PostgreSQL¶

Connect Foundry to PostgreSQL ↗ to read and sync data between PostgreSQL databases and Foundry. This connector uses the official PostgreSQL driver ↗ on major version 42, which is compatible with all versions of PostgreSQL 8.2 and above.

Supported capabilities¶

Capability	Status
Exploration	🟢 Generally available
Batch syncs	🟢 Generally available
Incremental	🟢 Generally available
Change data capture syncs	🟡 Beta
Streaming exports	🟡 Beta
Table Exports	🟢 Generally available

Setup¶

Open the Data Connection application and select + New Source in the upper right corner of the screen.
Select PostgreSQL from the available connector types.
Follow the additional configuration prompts to continue the setup of your connector using the information in the sections below.

Learn more about setting up a connector in Foundry.

Authentication¶

The Foundry PostgreSQL connector requires the use of a username and password for authentication. We recommend the use of service credentials rather than individual user credentials.

Username and password authentication may be used in conjunction with client and/or server certificates and SSL modes requiring verification of these certificates.

You must ensure that the provided user has the necessary privileges on the target database, as well as permission to read from or write to the target table(s). For change data capture, the user may also require CREATE and REPLICATION permissions on the target database.

Networking¶

The PostgreSQL connector requires network access to the database instance that you wish to connect to. PostgreSQL connections will normally use a hostname or IP to connect on port 5432.

If you are runnning the connection to PostgreSQL in Foundry, the appropriate egress policies must be added when setting up the source in the Data Connection application.

For cloud-hosted PostgreSQL instances accessible over the Internet, such as PostgreSQL in Amazon Relational Database Service (RDS), you must add an egress policy for the hostname of the database or the IP address if you are not using a hostname. Review the official documentation for the provider of your managed, cloud-hosted PostgreSQL instance for more details on the required networking configuration.

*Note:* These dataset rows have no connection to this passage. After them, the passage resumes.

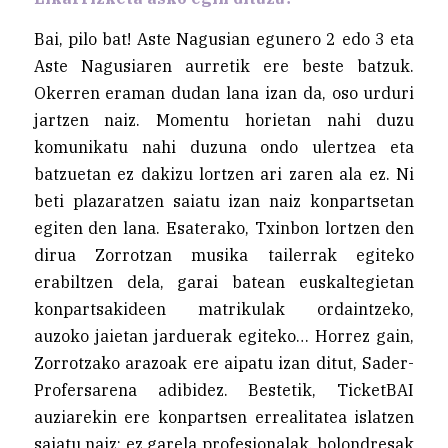
Bai, pilo bat! Aste Nagusian egunero 2 edo 3 eta
Aste Nagusiaren aurretik ere beste batzuk.
Okerren eraman dudan lana izan da, oso urduri
jartzen naiz. Momentu horietan nahi duzu
komunikatu nahi duzuna ondo ulertzea eta
batzuetan ez dakizu lortzen ari zaren ala ez. Ni
beti plazaratzen saiatu izan naiz konpartsetan
egiten den lana. Esaterako, Txinbon lortzen den
dirua Zorrotzan musika tailerrak egiteko
erabiltzen dela, garai batean euskaltegietan
konpartsakideen matrikulak ordaintzeko,
auzoko jaietan jarduerak egiteko… Horrez gain,
Zorrotzako arazoak ere aipatu izan ditut, Sader-
Profersarena adibidez. Bestetik, TicketBAI
auziarekin ere konpartsen errealitatea islatzen
saiatu naiz: ez garela profesionalak, bolondresak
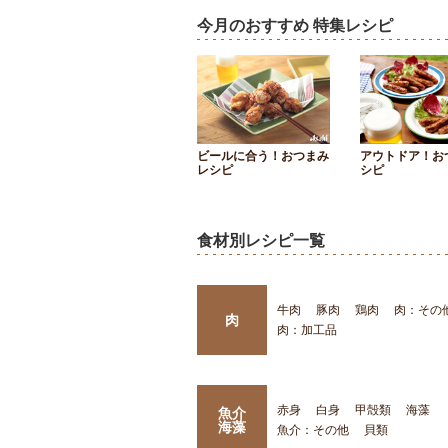
今月のおすすめ 特集レシピ
ビールに合う！おつまみ
アウトドア！お
レシピ
シピ
食材別レシピ一覧
牛肉
豚肉
鶏肉
肉：その
肉
肉：加工品
赤身
白身
甲殻類
海藻
魚介
海藻
魚介：その他
貝類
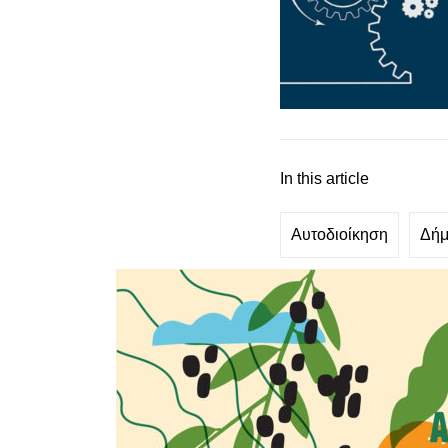
In this article
Αυτοδιοίκηση
Δήμ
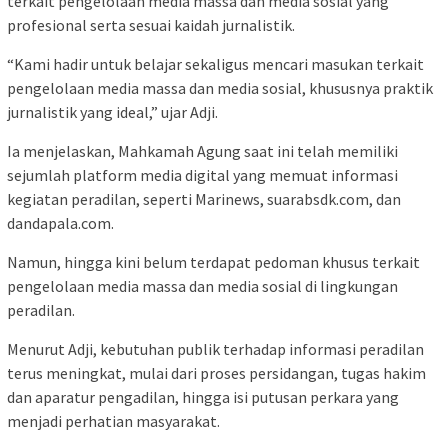
terkait pengelolaan media massa dan media sosial yang
profesional serta sesuai kaidah jurnalistik.
“Kami hadir untuk belajar sekaligus mencari masukan terkait
pengelolaan media massa dan media sosial, khususnya praktik
jurnalistik yang ideal,” ujar Adji.
Ia menjelaskan, Mahkamah Agung saat ini telah memiliki
sejumlah platform media digital yang memuat informasi
kegiatan peradilan, seperti Marinews, suarabsdk.com, dan
dandapala.com.
Namun, hingga kini belum terdapat pedoman khusus terkait
pengelolaan media massa dan media sosial di lingkungan
peradilan.
Menurut Adji, kebutuhan publik terhadap informasi peradilan
terus meningkat, mulai dari proses persidangan, tugas hakim
dan aparatur pengadilan, hingga isi putusan perkara yang
menjadi perhatian masyarakat.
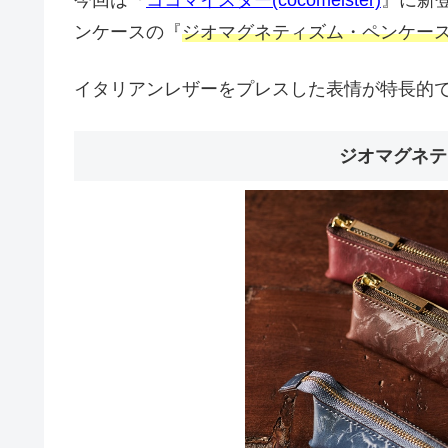
今回は『
ココマイスター(cocomeister)
』に新
ンケースの『
ジオマグネティズム・ペンケー
イタリアンレザーをプレスした表情が特長的
ジオマグネテ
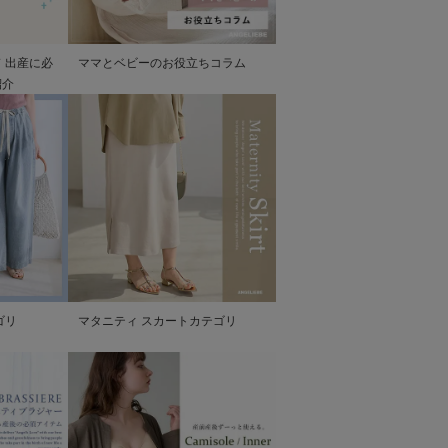
 出産に必
ママとベビーのお役立ちコラム
紹介
ゴリ
マタニティ スカートカテゴリ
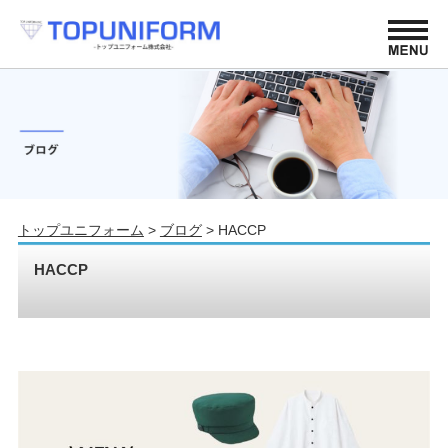
トップユニフォーム
>
ブログ
>
HACCP
HACCP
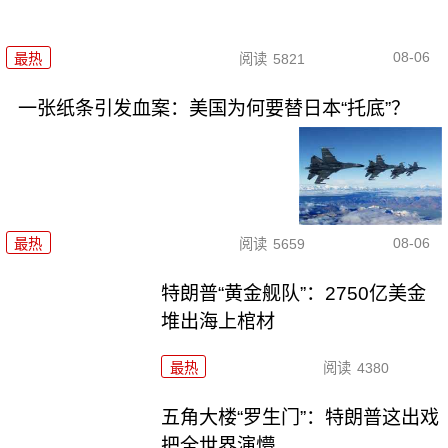
08-06
最热
阅读
5821
一张纸条引发血案：美国为何要替日本“托底”？
08-06
最热
阅读
5659
特朗普“黄金舰队”：2750亿美金
堆出海上棺材
最热
阅读
4380
五角大楼“罗生门”：特朗普这出戏
把全世界演懵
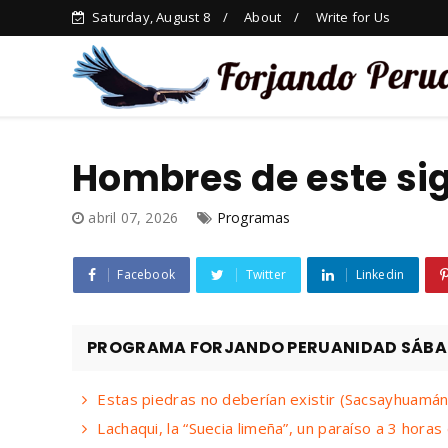
Saturday, August 8
About
Write for Us
Hombres de este sigl
abril 07, 2026
Programas
Facebook
Twitter
Linkedin
PROGRAMA FORJANDO PERUANIDAD SÁBADO
Estas piedras no deberían existir (Sacsayhuamán
Lachaqui, la “Suecia limeña”, un paraíso a 3 horas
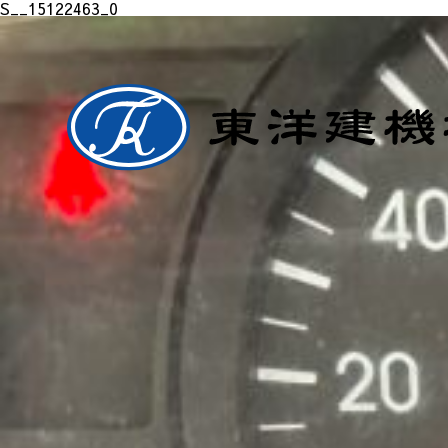
S__15122463_0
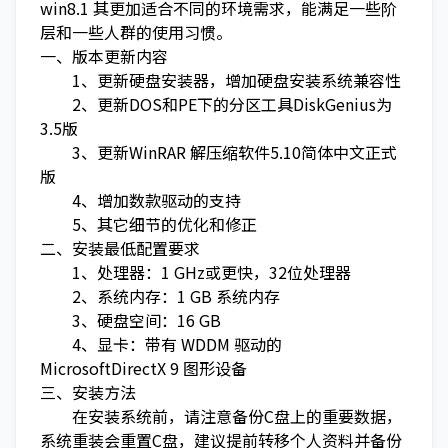
win8.1 其更加适合不同的环境需求，能满足一些阶
层和一些人群的使用习惯。
一、版本更新内容
1、更新硬盘安装器，增加硬盘安装系统兼容性
2、更新DOS和PE下的分区工具DiskGenius为
3.5版
3、更新WinRAR 解压缩软件5.10简体中文正式
版
4、增加数款驱动的支持
5、其它细节的优化和修正
二、安装最低配置要求
1、处理器：1 GHz或更快，32位处理器
2、系统内存：1 GB 系统内存
3、硬盘空间：16 GB
4、显卡：带有 WDDM 驱动的
MicrosoftDirectX 9 图形设备
三、安装方法
在安装系统前，请注意备份C盘上的重要数据，
系统重装会重置C盘，建议提前转移个人资料并备份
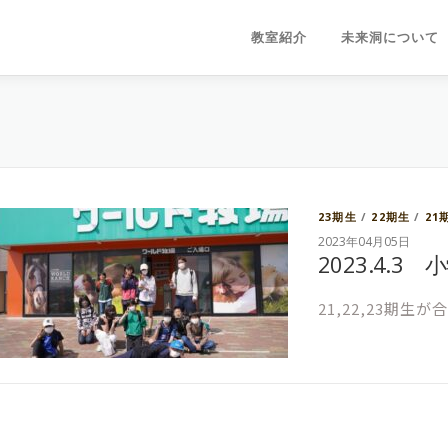
教室紹介
未来洞について
23期生
/
22期生
/
21
2023年04月05日
2023.4.
21,22,23期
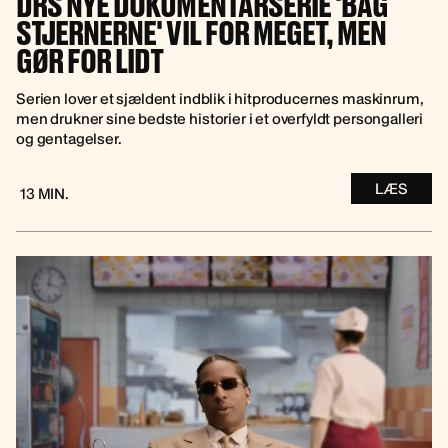
DRS NYE DOKUMENTARSERIE 'BAG
STJERNERNE' VIL FOR MEGET, MEN
GØR FOR LIDT
Serien lover et sjældent indblik i hitproducernes maskinrum,
men drukner sine bedste historier i et overfyldt persongalleri
og gentagelser.
LÆS
13 MIN.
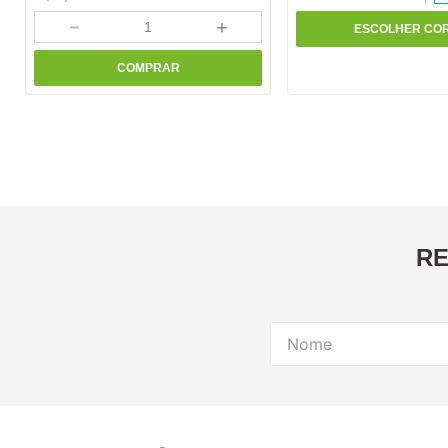
－
＋
ESCOLHER CO
COMPRAR
RE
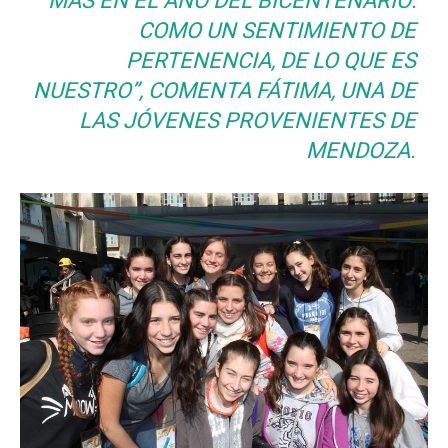
MÁS EN EL AÑO DEL BICENTENARIO:
COMO UN SENTIMIENTO DE
PERTENENCIA, DE LO QUE ES
NUESTRO”
, COMENTA FÁTIMA, UNA DE
LAS JÓVENES PROVENIENTES DE
MENDOZA.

You will need to ensure that you have allowed inbound traffic from Foundry to your PostgreSQL instance. You can view the egress IPs where traffic from Foundry will originate in the Network egress page in Control Panel. Review the documentation for your hosting provider to learn how to allow traffic from these IPs to your database instance.

PostgreSQL in Amazon RDS¶

If you are connecting to a managed instance of PostgreSQL hosted in Amazon RDS, you can use a direct connection with the necessary egress policies.

To find the hostname for your PostgreSQL instance hosted in Amazon RDS, navigate to your instance in the AWS console. An example hostname-based egress policy for RDS PostgreSQL is <your-database-name>.<unique-identifier>.<region>.rds.amazonaws.com (port 5432)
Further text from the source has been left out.